Long lines are back at food banks around the US as working Americans overwhelmed by inflation turn to handouts to help feed their families.

With gas prices soaring along with grocery costs, many people are seeking charitable food for the first time, and more are arriving on foot.

Inflation in the US is at a 40-year high and gas prices have been surging since April 2020, with the average cost nationwide briefly hitting $5 a gallon in June. Rapidly rising rents and an end to federal COVID-19 relief have also taken a financial toll.

The food banks, which had started to see some relief as people returned to work after pandemic shutdowns, are struggling to meet the latest need even as federal programs provide less food to distribute, grocery store donations wane and cash gifts don’t go nearly as far.

The surge in food prices comes after state governments ended COVID-19 disaster declarations that temporarily allowed increased benefits under SNAP, the federal food stamp program covering some 40 million Americans.

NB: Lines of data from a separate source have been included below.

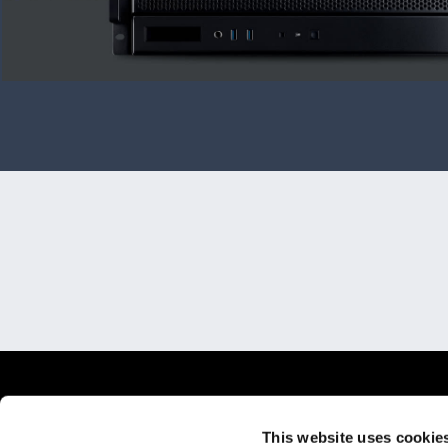
This website uses cookie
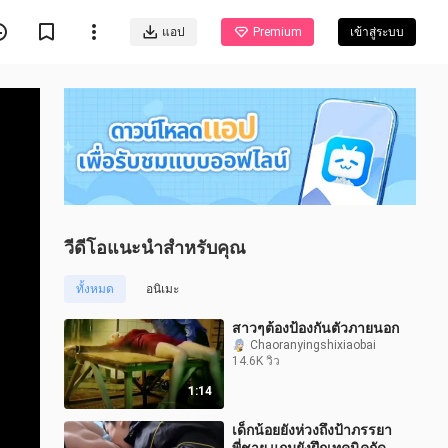
แอป
Premium
เข้าสู่ระบบ
วีดีโอแนะนำสำหรับคุณ
ทั้งหมด
อนิเมะ
สาวๆต้องป้องกันตัวภายนอก
Chaoranyingshixiaobai
14.6K วิว
1:14
เด็กน้อยยังห่วงถึงป้าภรรยา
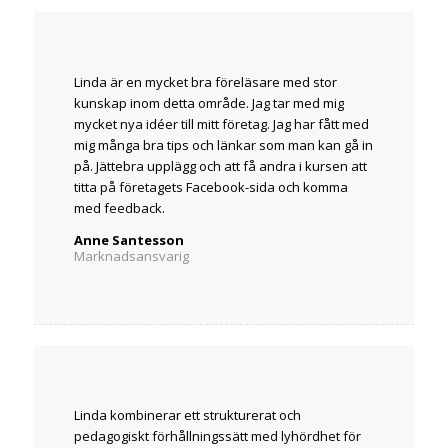
Linda är en mycket bra föreläsare med stor
kunskap inom detta område. Jag tar med mig
mycket nya idéer till mitt företag. Jag har fått med
mig många bra tips och länkar som man kan gå in
på. Jättebra upplägg och att få andra i kursen att
titta på företagets Facebook-sida och komma
med feedback.
Anne Santesson
Marknadsansvarig
Linda kombinerar ett strukturerat och
pedagogiskt förhållningssätt med lyhördhet för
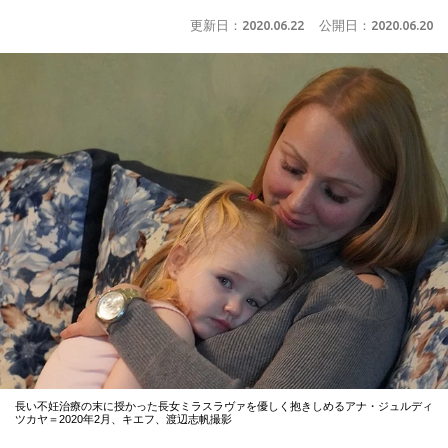
更新日：
2020.06.22
公開日：
2020.06.20
長い不妊治療の末に授かった長女ミラスラヴァを優しく抱きしめるアナ・ジュルディ
ツカヤ＝2020年2月、キエフ、渡辺志帆撮影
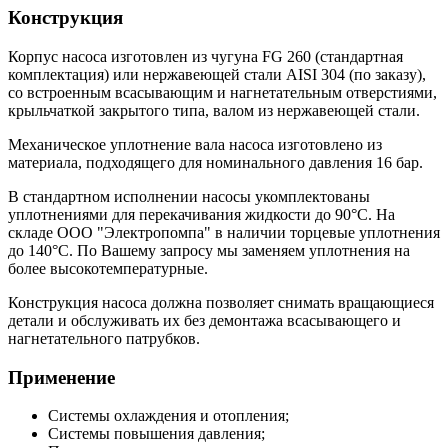
Конструкция
Корпус насоса изготовлен из чугуна FG 260 (стандартная
комплектация) или нержавеющей стали AISI 304 (по заказу),
со встроенным всасывающим и нагнетательным отверстиями,
крыльчаткой закрытого типа, валом из нержавеющей стали.
Механическое уплотнение вала насоса изготовлено из
материала, подходящего для номинального давления 16 бар.
В стандартном исполнении насосы укомплектованы
уплотнениями для перекачивания жидкости до 90°С. На
складе ООО "Электропомпа" в наличии торцевые уплотнения
до 140°С. По Вашему запросу мы заменяем уплотнения на
более высокотемпературные.
Конструкция насоса должна позволяет снимать вращающиеся
детали и обслуживать их без демонтажа всасывающего и
нагнетательного патрубков.
Применение
Системы охлаждения и отопления;
Системы повышения давления;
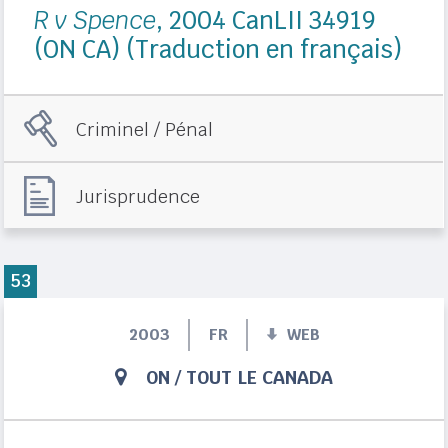
R v Spence
, 2004 CanLII 34919
(ON CA) (Traduction en français)
Criminel / Pénal
Jurisprudence
53
2003
FR
WEB
ON
/
TOUT LE CANADA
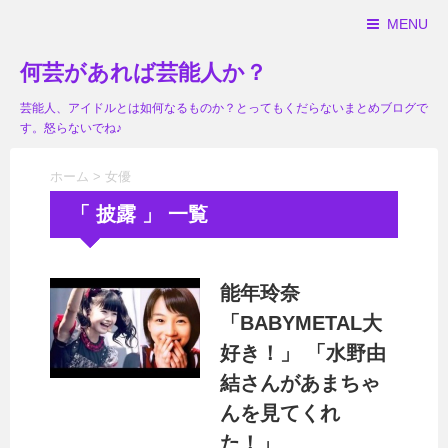
MENU
何芸があれば芸能人か？
芸能人、アイドルとは如何なるものか？とってもくだらないまとめブログで
す。怒らないでね♪
ホーム
>
女優
「 披露 」 一覧
能年玲奈
「BABYMETAL大
好き！」 「水野由
結さんがあまちゃ
んを見てくれ
た！」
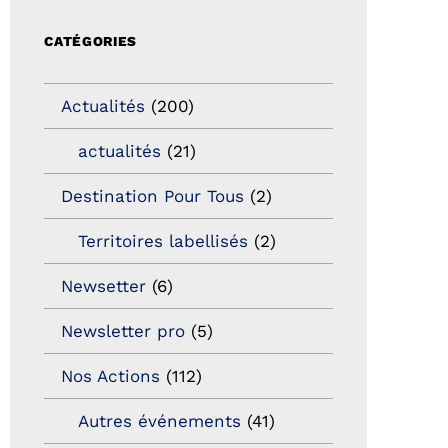
CATÉGORIES
Actualités
(200)
actualités
(21)
Destination Pour Tous
(2)
Territoires labellisés
(2)
Newsetter
(6)
Newsletter pro
(5)
Nos Actions
(112)
Autres événements
(41)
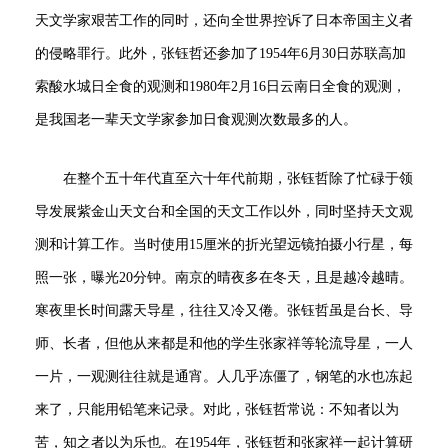
天文学家艰苦工作的同时，还向全世界控诉了日本帝国主义者
的侵略罪行。此外，张钰哲还参加了1954年6月30日苏联高加
索酸水城日全食的观测和1980年2月16日云南日全食的观测，
是我国老一辈天文学家参加日食观测次数最多的人。
在整个五十年代直至六十年代前期，张钰哲除了忙碌于领
导发展紫金山天文台和全国的天文工作以外，同时坚持天文观
测和计算工作。当时使用15厘米的折光望远镜拍摄小行星，每
照一张，曝光20分钟。南京的晴夜多在冬天，且是越冷越晴。
寒夜里长时间露天导星，往往又冷又倦。张钰哲虽是台长、导
师、长者，但他从来都是和他的学生张家祥等轮流导星，一人
一片，一观测往往就是通宵。人几乎冻僵了，钢笔的水也冻起
来了，只能用铅笔来记录。对此，张钰哲常说：不知者以为
苦，知之者以为乐也。在1954年，张钰哲和张家祥一起计算研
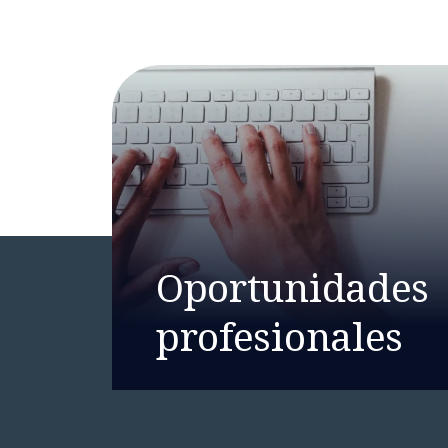
Oportunidades
profesionales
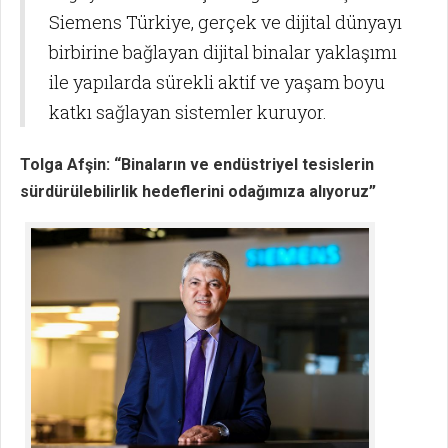
Siemens Türkiye, gerçek ve dijital dünyayı
birbirine bağlayan dijital binalar yaklaşımı
ile yapılarda sürekli aktif ve yaşam boyu
katkı sağlayan sistemler kuruyor.
Tolga Afşin: “Binaların ve endüstriyel tesislerin
sürdürülebilirlik hedeflerini odağımıza alıyoruz”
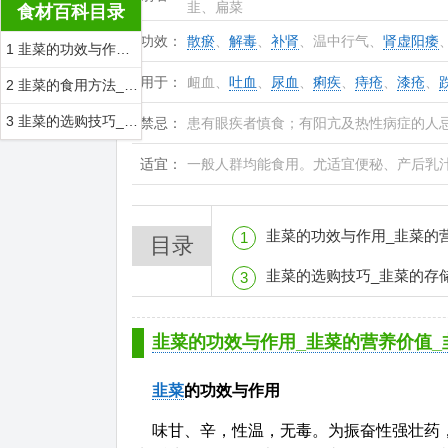
韭、扁菜
食材百科目录
功效：
散瘀
、
解毒
、
补肾
、温中行气、
肾虚阳痿
1 韭菜的功效与作用_韭菜的营养价值_韭菜的食用禁忌_韭菜的适合体质
用于：
衄血、
吐血
、
尿血
、
痢疾
、
痔疮
、
漆疮
、
2 韭菜的食用方法_韭菜的制作技巧
3 韭菜的选购技巧_韭菜的存储
禁忌：
患有眼疾者慎食；有阳亢及热性病症的人
适宜：
一般人群均能食用。尤适宜便秘、产后乳
韭菜的功效与作用_韭菜的营养价值_韭菜的食用禁忌
1
目录
韭菜的选购技巧_韭菜的存
3
韭菜的功效与作用_韭菜的营养价值_
韭菜
的功效与作用
味甘、辛，性温，无毒。为振奋性强壮药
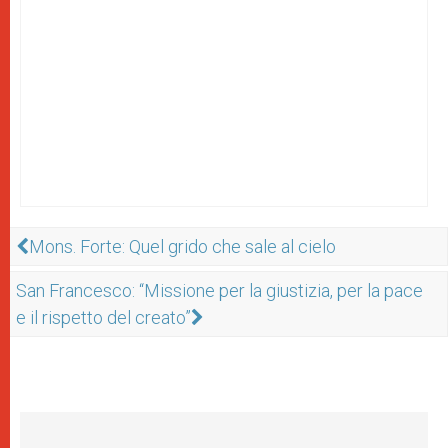
Mons. Forte: Quel grido che sale al cielo
San Francesco: “Missione per la giustizia, per la pace
e il rispetto del creato”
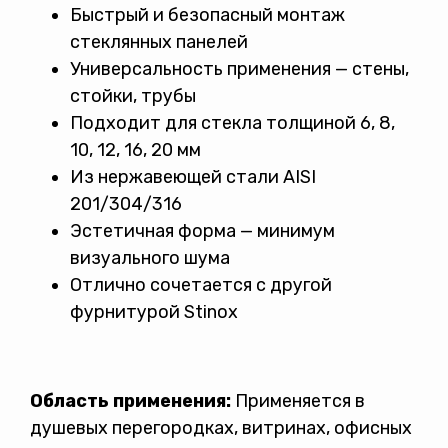
Быстрый и безопасный монтаж
стеклянных панелей
Универсальность применения — стены,
стойки, трубы
Подходит для стекла толщиной 6, 8,
10, 12, 16, 20 мм
Из нержавеющей стали AISI
201/304/316
Эстетичная форма — минимум
визуального шума
Отлично сочетается с другой
фурнитурой Stinox
Область применения:
Применяется в
душевых перегородках, витринах, офисных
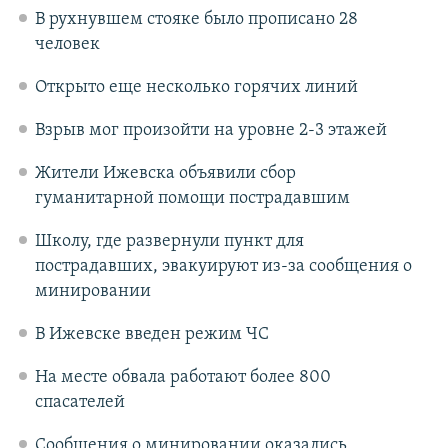
В рухнувшем стояке было прописано 28
человек
Открыто еще несколько горячих линий
Взрыв мог произойти на уровне 2-3 этажей
Жители Ижевска объявили сбор
гуманитарной помощи пострадавшим
Школу, где развернули пункт для
пострадавших, эвакуируют из-за сообщения о
минировании
В Ижевске введен режим ЧС
На месте обвала работают более 800
спасателей
Сообщения о минировании оказались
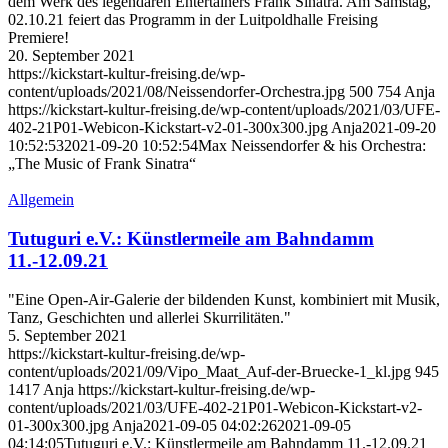
dem Werk des legendären Entertainers Frank Sinatra. Am Samstag,
02.10.21 feiert das Programm in der Luitpoldhalle Freising
Premiere!
20. September 2021
https://kickstart-kultur-freising.de/wp-
content/uploads/2021/08/Neissendorfer-Orchestra.jpg
500
754
Anja
https://kickstart-kultur-freising.de/wp-content/uploads/2021/03/UFE-
402-21P01-Webicon-Kickstart-v2-01-300x300.jpg
Anja
2021-09-20
10:52:53
2021-09-20 10:52:54
Max Neissendorfer & his Orchestra:
„The Music of Frank Sinatra“
Allgemein
Tutuguri e.V.: Künstlermeile am Bahndamm
11.-12.09.21
"Eine Open-Air-Galerie der bildenden Kunst, kombiniert mit Musik,
Tanz, Geschichten und allerlei Skurrilitäten."
5. September 2021
https://kickstart-kultur-freising.de/wp-
content/uploads/2021/09/Vipo_Maat_Auf-der-Bruecke-1_kl.jpg
945
1417
Anja
https://kickstart-kultur-freising.de/wp-
content/uploads/2021/03/UFE-402-21P01-Webicon-Kickstart-v2-
01-300x300.jpg
Anja
2021-09-05 04:02:26
2021-09-05
04:14:05
Tutuguri e.V.: Künstlermeile am Bahndamm 11.-12.09.21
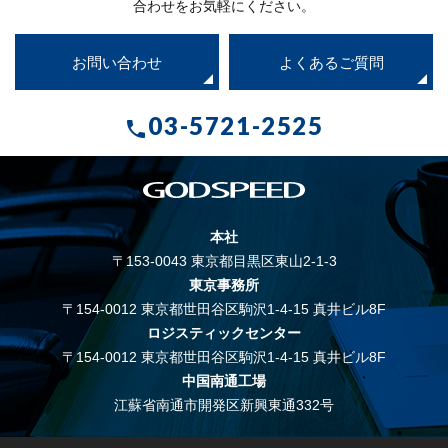
合わせをお気軽にください。
お問い合わせ
よくあるご質問
03-5721-2525
call
本社
〒153-0043 東京都目黒区東山2-1-3
東京事務所
〒154-0012 東京都世田谷区駒沢1-4-15 真井ビル8F
ロジスティックセンター
〒154-0012 東京都世田谷区駒沢1-4-15 真井ビル8F
中国南通工場
江蘇省南通市開発区新興東通332号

“It does not look like it’s going to get better overnight,” said Katie Fitzgerald, president and chief operating officer for the national food bank network Feeding America. “Demand is really making the supply challenges complex.”

Charitable food distribution has remained far above amounts given away before the coronavirus pandemic, even though demand tapered off somewhat late last year.

Feeding America officials say second quarter data won't be ready until August, but they are hearing anecdotally from food banks nationwide that demand is soaring.

At the Houston Food Bank, the largest food bank in the US where food distribution levels earlier in the pandemic briefly peaked at a staggering 1 million pounds a day, an average of 610,000 pounds is now being given out daily.

That's up from about 500,000 pounds a day before the pandemic, said spokeswoman Paula Murphy said.